Actually, MIMO ANC systems are frequently used, for exactly the reason you state, that a SISO system can only control the SPL at a single point in space (actually a small region dictated by the acoustic wavelengths of the noise spectrum).  With additional speakers and microphones you can extend "decent" noise cancelation over a larger volume.  I was under the impression that MIMO ANC systems are standard in luxury cars, although I have no direct experience in that area (not automotive ANC systems, nor fancy cars  ).

My ultimate goal is exactly what you said.  If this project works, Im hoping to add it to my company's dynamic signal analyzer and have it automatically update the filter taps based on the realtime FRF measurement.

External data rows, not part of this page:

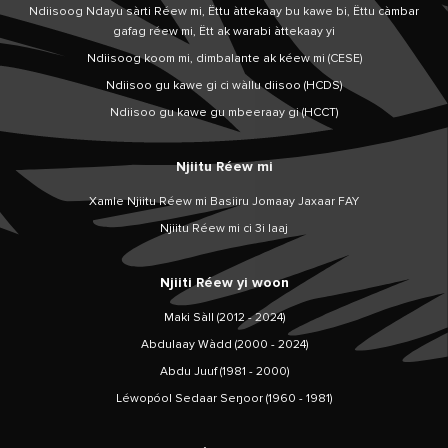
Ndiisoog Ndayu sàrti Réew mi, Ëttu àttekaay bu kawe bi, Ëttu càmbar
gafag réew mi, Ëtt ak warabi àttekaay yi
Ndiisoog koom mi, dimbalante ak kéew mi (CESE)
Ndiisoo gu kawe gi ci wàllu diisoo (HCDS)
Ndiisoo gu kawe gu mbeeraay gi (HCCT)
Njiitu Réew mi
Xamle Njiitu Réew mi Basiiru Jomaay Jaxaar FAY
Njiitu Réew mi ci 3i laaj
Njiiti Réew yi woon
Maki Sàll (2012 - 2024)
Abdulaay Wàdd (2000 - 2024)
Abdu Juuf (1981 - 2000)
Léwopóol Sedaar Seŋoor (1960 - 1981)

If you would like to delve more deeply into the intersection of adaptive filters and partitioned convolution / frequency delay lines, I can recommend G.P.M. Egelmeers' PhD thesis:  https://pure.tue.nl/ws/files/1510206/448298.pdf.  Just beware, you're jumping into the deep end now!  Have fun.

My company actually makes an acoustic controller which is used in high intensity acoustic tests (where they point loud horns at a spacecraft to ensure it can stand the acoustics of launching into space).  Our specialty is vibration control, and mimo vibration control though.  Doesnt get used much though; we really only have it because its esentially just a GUI wrapper over our vibration controller.

Thanks for sharing.  Ill definitely look into this as I progress on this project.  Im still relatively new to hardware/fpgas so Im guessing it will be a few months before I can even get a prototype working.  Then Ill get into the efficiency of the algorithm.

[coppice]

As you said the (N-1)/2 delay comes from linear-phase filters, where the amount of signal in the filter window is balanced around the group delay point. Most FIRs don't have the group delay point bang in the middle, but they don't have it an one end, either.

Ah, I think I understand what you're saying now.  I would argue that this is not algorithmic delay, because whatever delay is induced by the filter is *supposed* to be there.  When such a filter is implemented on a DSP with what I am calling "zero latency," the input/output relationship perfectly matches a textbook signal flow diagram (often a box with a capital H in it): no latency is added by the details of the algorithmic implementation.

The usual term for this type of delay in DSP circles is algorithmic delay. In this case, if you choose to use a straightforward convolution for the filter, you get this much delay, which no form of implementation can get below. Of course, many implementations introduce another level of algorithm (e.g. bunching samples for efficient processing on many programmable DSPs) with its own algorithmic delay.

[fonograph]

What kind of FIR filter have shorter preringing than 2 sample at 48 KHz samplerate and audio frequencies? Becose its FIR filter,you must wait the whole lenght of pre ringing,and that can I believe in your case and large bit depths like 16 or more bits be very long.